◆ **Activity**: When you reach the records below, output every one exactly as written but leave out any pictures.

◆ **Given entries**:
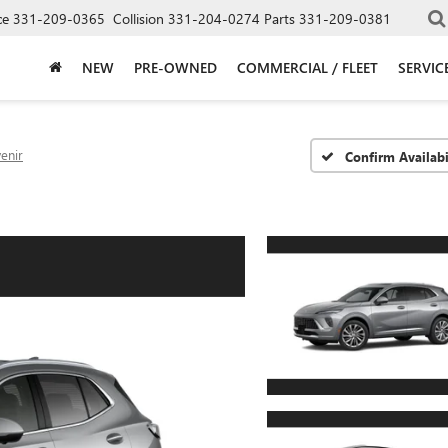
ce
331-209-0365
Collision
331-204-0274
Parts
331-209-0381
NEW
PRE-OWNED
COMMERCIAL / FLEET
SERVIC
enir
Confirm Availabi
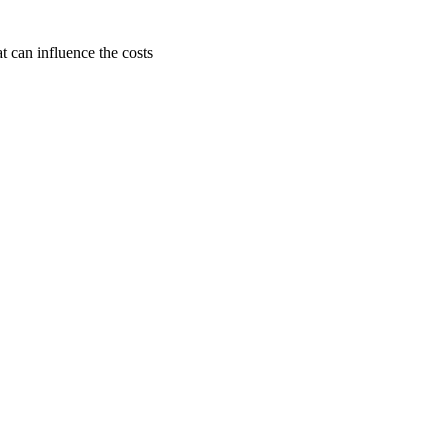
t can influence the costs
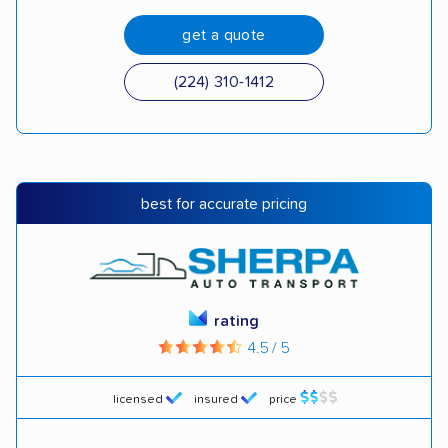
get a quote
(224) 310-1412
best for accurate pricing
rating
4.5 / 5
licensed
insured
price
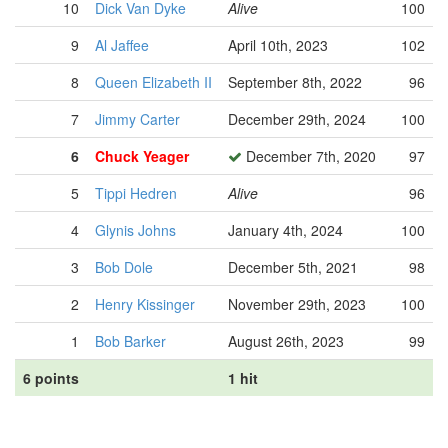
10
Dick Van Dyke
Alive
100
9
Al Jaffee
April 10th, 2023
102
8
Queen Elizabeth II
September 8th, 2022
96
7
Jimmy Carter
December 29th, 2024
100
6
Chuck Yeager
December 7th, 2020
97
5
Tippi Hedren
Alive
96
4
Glynis Johns
January 4th, 2024
100
3
Bob Dole
December 5th, 2021
98
2
Henry Kissinger
November 29th, 2023
100
1
Bob Barker
August 26th, 2023
99
6 points
1 hit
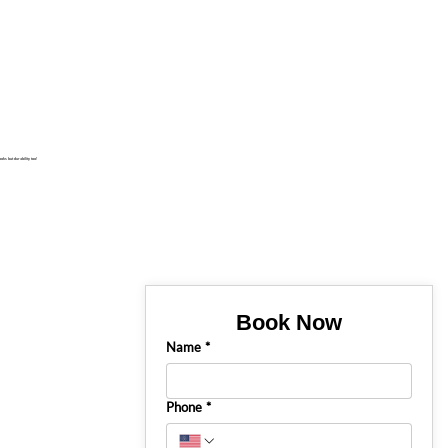
oks but durability too!
Book Now
Name
*
Phone
*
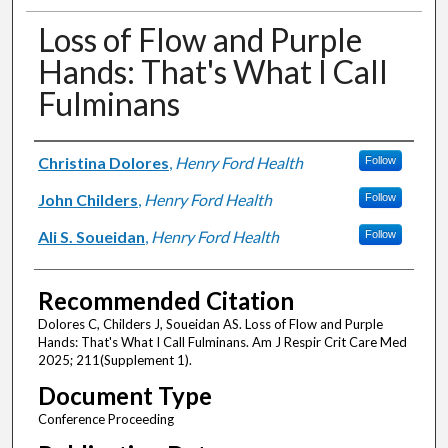
Loss of Flow and Purple
Hands: That's What I Call
Fulminans
Authors
Christina Dolores
,
Henry Ford Health
Follow
John Childers
,
Henry Ford Health
Follow
Ali S. Soueidan
,
Henry Ford Health
Follow
Recommended Citation
Dolores C, Childers J, Soueidan AS. Loss of Flow and Purple
Hands: That's What I Call Fulminans. Am J Respir Crit Care Med
2025; 211(Supplement 1).
Document Type
Conference Proceeding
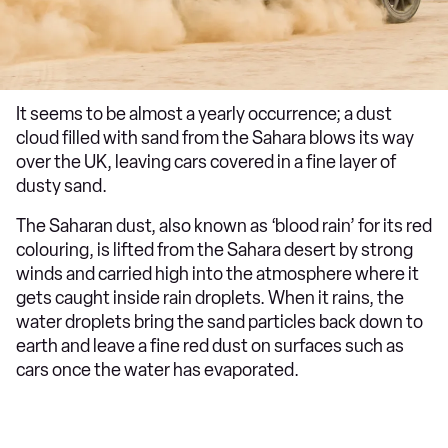
It seems to be almost a yearly occurrence; a dust
cloud filled with sand from the Sahara blows its way
over the UK, leaving cars covered in a fine layer of
dusty sand.
The Saharan dust, also known as ‘blood rain’ for its red
colouring, is lifted from the Sahara desert by strong
winds and carried high into the atmosphere where it
gets caught inside rain droplets. When it rains, the
water droplets bring the sand particles back down to
earth and leave a fine red dust on surfaces such as
cars once the water has evaporated.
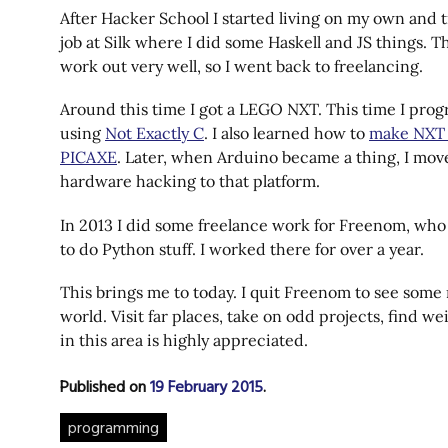
After Hacker School I started living on my own and t
job at Silk where I did some Haskell and JS things. T
work out very well, so I went back to freelancing.
Around this time I got a LEGO NXT. This time I pro
using
Not Exactly C
. I also learned how to
make NXT 
PICAXE
. Later, when Arduino became a thing, I mo
hardware hacking to that platform.
In 2013 I did some freelance work for Freenom, wh
to do Python stuff. I worked there for over a year.
This brings me to today. I quit Freenom to see some
world. Visit far places, take on odd projects, find we
in this area is highly appreciated.
Published on
19 February 2015
.
programming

◆ **Output for this task**:
ce
331-209-0365
Collision
331-204-0274
Parts
331-209-0381
NEW
PRE-OWNED
COMMERCIAL / FLEET
SERVIC
enir
Confirm Availabi
t can influence the costs
get a quote
(224) 310-1412
best for accurate pricing
rating
4.5 / 5
licensed
insured
price
10
Dick Van Dyke
Alive
100
9
Al Jaffee
April 10th, 2023
102
8
Queen Elizabeth II
September 8th, 2022
96
7
Jimmy Carter
December 29th, 2024
100
6
Chuck Yeager
December 7th, 2020
97
5
Tippi Hedren
Alive
96
4
Glynis Johns
January 4th, 2024
100
3
Bob Dole
December 5th, 2021
98
2
Henry Kissinger
November 29th, 2023
100
1
Bob Barker
August 26th, 2023
99
6 points
1 hit
oks but durability too!
Book Now
Name
*
Phone
*
Loss of Flow and Purple
Hands: That's What I Call
Fulminans
Authors
Christina Dolores
,
Henry Ford Health
Follow
John Childers
,
Henry Ford Health
Follow
Ali S. Soueidan
,
Henry Ford Health
Follow
Recommended Citation
Dolores C, Childers J, Soueidan AS. Loss of Flow and Purple
Hands: That's What I Call Fulminans. Am J Respir Crit Care Med
2025; 211(Supplement 1).
Document Type
Conference Proceeding
It seems to be almost a yearly occurrence; a dust
cloud filled with sand from the Sahara blows its way
over the UK, leaving cars covered in a fine layer of
dusty sand.
The Saharan dust, also known as ‘blood rain’ for its red
colouring, is lifted from the Sahara desert by strong
winds and carried high into the atmosphere where it
gets caught inside rain droplets. When it rains, the
water droplets bring the sand particles back down to
earth and leave a fine red dust on surfaces such as
cars once the water has evaporated.
After Hacker School I started living on my own and t
job at Silk where I did some Haskell and JS things. T
work out very well, so I went back to freelancing.
Around this time I got a LEGO NXT. This time I pro
using
Not Exactly C
. I also learned how to
make NXT 
PICAXE
. Later, when Arduino became a thing, I mo
hardware hacking to that platform.
In 2013 I did some freelance work for Freenom, wh
to do Python stuff. I worked there for over a year.
This brings me to today. I quit Freenom to see some
world. Visit far places, take on odd projects, find we
in this area is highly appreciated.
Published on
19 February 2015
.
programming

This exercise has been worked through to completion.